DIRECTIONS FOR THIS TASK:
Look through the data below and return each line where "label" appears.

Content starts

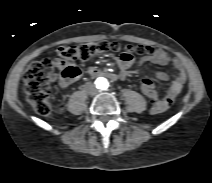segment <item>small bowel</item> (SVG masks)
<instances>
[{
  "instance_id": "c3829d8e",
  "label": "small bowel",
  "mask_w": 212,
  "mask_h": 183,
  "mask_svg": "<svg viewBox=\"0 0 212 183\" xmlns=\"http://www.w3.org/2000/svg\"><path fill=\"white\" fill-rule=\"evenodd\" d=\"M170 61L172 62L173 66L176 69V76L174 80L171 82L166 95L161 100H158L155 104H153L151 108V112L153 114L162 113L168 110L171 107V105L174 103L177 96L182 91V88L186 81V74H185V70L183 68L182 63L178 59H170L168 54L162 49H158L155 55L153 56L142 57L136 63L134 62L133 56L128 53H123L118 58V66L122 73L129 71L133 66H135L138 71H141V68L146 63H153V64L164 66V65H167ZM80 75L81 74L79 71V75L74 79H66L60 76V79H59L60 87L63 89L67 88L73 81L78 79ZM154 78L156 81L161 83L166 82L169 79L168 75L162 71L156 72L154 74ZM144 80L150 81L148 79H143L142 81ZM152 86L154 87L153 83H152Z\"/></svg>"
}]
</instances>
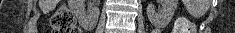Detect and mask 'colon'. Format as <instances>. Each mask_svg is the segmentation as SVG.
Instances as JSON below:
<instances>
[{
    "label": "colon",
    "instance_id": "1",
    "mask_svg": "<svg viewBox=\"0 0 235 33\" xmlns=\"http://www.w3.org/2000/svg\"><path fill=\"white\" fill-rule=\"evenodd\" d=\"M53 33H80L72 12L65 6L57 9L52 16ZM193 26L186 19H179L175 24L174 33H191Z\"/></svg>",
    "mask_w": 235,
    "mask_h": 33
}]
</instances>
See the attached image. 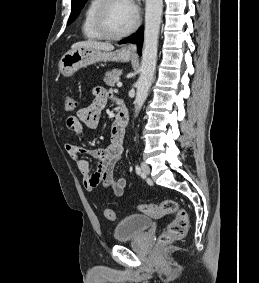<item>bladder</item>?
Listing matches in <instances>:
<instances>
[{
	"label": "bladder",
	"instance_id": "1",
	"mask_svg": "<svg viewBox=\"0 0 259 283\" xmlns=\"http://www.w3.org/2000/svg\"><path fill=\"white\" fill-rule=\"evenodd\" d=\"M152 223V219L146 215H129L115 226L113 238L117 242L135 238L148 230Z\"/></svg>",
	"mask_w": 259,
	"mask_h": 283
}]
</instances>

Content ends

REPLY:
  "label": "small bowel",
    "label": "colon",
	"label": "bladder",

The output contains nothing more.